**Your assignment:** Nothing outside the range is to be copied. From the entries below, reproduce exactly the lines starting at the one with "Mudança na Globo reduz número de" and ending at the one with "à Avignon. Image d'illustration", without pictures.

^^^^^^^^

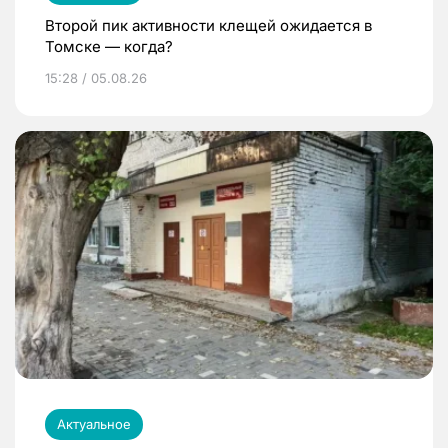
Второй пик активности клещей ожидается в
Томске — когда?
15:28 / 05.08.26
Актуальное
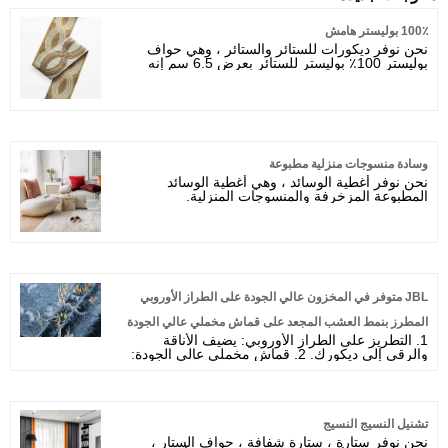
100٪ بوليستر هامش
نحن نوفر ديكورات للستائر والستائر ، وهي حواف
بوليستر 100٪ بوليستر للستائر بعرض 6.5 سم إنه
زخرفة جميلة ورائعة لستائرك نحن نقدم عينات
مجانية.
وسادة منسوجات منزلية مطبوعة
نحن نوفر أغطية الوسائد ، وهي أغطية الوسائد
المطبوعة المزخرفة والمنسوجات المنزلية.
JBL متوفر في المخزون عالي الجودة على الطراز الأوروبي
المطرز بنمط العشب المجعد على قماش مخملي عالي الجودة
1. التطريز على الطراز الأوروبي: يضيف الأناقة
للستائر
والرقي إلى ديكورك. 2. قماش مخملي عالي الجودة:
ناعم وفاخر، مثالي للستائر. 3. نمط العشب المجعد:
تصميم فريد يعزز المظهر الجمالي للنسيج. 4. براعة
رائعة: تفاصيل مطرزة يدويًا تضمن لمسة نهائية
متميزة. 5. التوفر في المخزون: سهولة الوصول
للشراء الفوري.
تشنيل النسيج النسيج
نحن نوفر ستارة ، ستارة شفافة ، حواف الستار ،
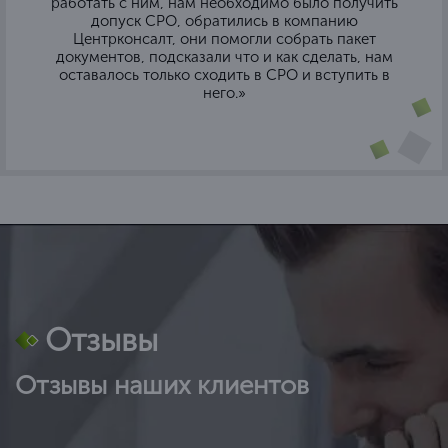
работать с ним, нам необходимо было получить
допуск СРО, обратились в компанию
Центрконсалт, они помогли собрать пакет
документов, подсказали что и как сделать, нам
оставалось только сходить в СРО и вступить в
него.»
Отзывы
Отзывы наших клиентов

^^^^^^^^

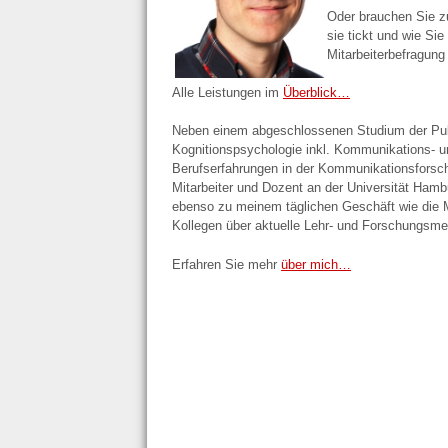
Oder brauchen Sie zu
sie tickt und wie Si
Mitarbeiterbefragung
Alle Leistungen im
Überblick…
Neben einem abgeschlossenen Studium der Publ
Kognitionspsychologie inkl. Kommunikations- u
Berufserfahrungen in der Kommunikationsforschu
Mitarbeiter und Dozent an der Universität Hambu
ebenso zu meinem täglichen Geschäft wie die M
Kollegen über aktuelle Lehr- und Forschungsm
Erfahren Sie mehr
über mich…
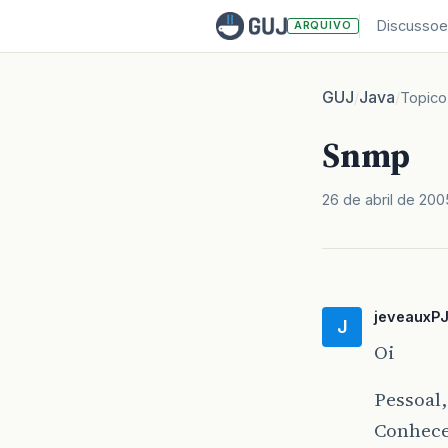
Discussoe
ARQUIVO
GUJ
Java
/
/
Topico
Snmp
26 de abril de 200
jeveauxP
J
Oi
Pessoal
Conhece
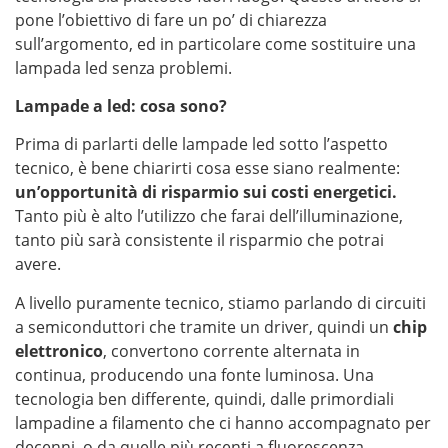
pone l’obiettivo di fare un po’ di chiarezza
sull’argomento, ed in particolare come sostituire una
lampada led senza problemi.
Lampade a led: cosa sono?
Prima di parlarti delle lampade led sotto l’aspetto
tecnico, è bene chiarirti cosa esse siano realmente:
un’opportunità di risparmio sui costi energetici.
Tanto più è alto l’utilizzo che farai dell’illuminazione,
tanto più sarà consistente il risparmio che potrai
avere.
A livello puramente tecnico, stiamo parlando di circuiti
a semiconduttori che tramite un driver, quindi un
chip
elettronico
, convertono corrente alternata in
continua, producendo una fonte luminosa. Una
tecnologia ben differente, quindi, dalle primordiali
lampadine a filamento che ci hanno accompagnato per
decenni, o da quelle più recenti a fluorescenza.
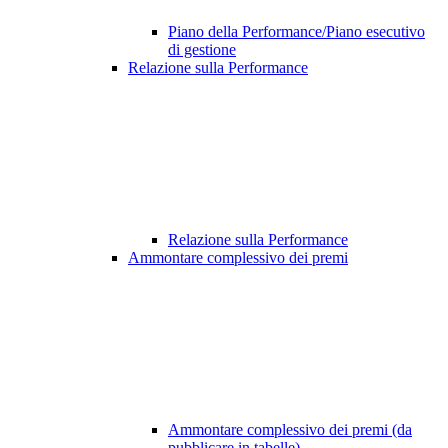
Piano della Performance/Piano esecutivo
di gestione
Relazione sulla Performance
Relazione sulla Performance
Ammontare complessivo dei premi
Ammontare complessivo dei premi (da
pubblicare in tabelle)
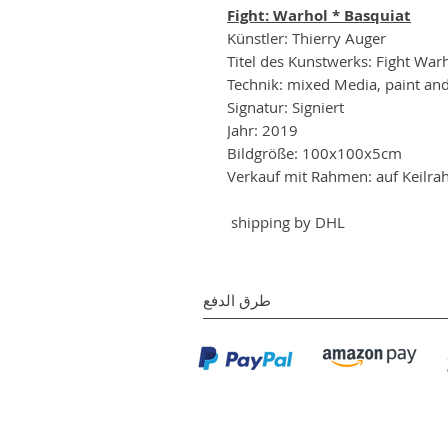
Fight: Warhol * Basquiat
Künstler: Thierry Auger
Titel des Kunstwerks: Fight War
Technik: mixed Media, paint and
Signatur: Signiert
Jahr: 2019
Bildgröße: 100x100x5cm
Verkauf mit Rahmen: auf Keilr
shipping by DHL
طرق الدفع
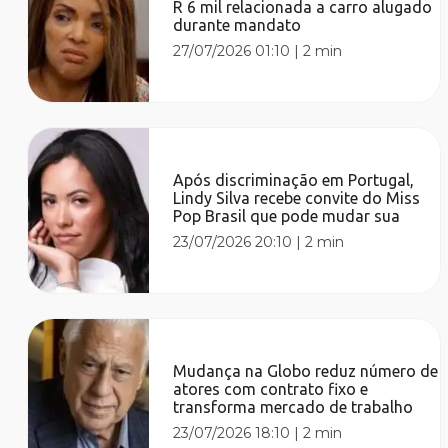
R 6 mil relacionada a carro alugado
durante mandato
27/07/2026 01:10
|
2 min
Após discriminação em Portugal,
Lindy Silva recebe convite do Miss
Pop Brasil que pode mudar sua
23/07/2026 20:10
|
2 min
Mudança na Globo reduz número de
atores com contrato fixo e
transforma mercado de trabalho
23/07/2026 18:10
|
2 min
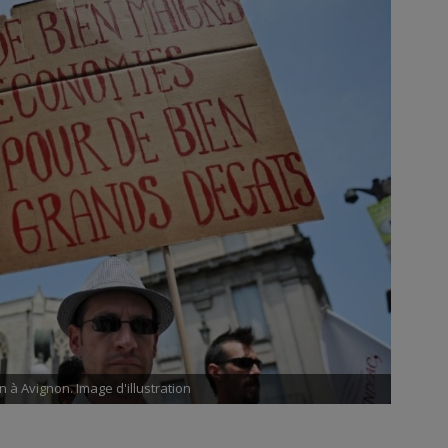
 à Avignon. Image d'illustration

^^^^^^^^

**Reply to the task:**
Mudança na Globo reduz número de
atores com contrato fixo e
transforma mercado de trabalho
23/07/2026 18:10
|
2 min
 à Avignon. Image d'illustration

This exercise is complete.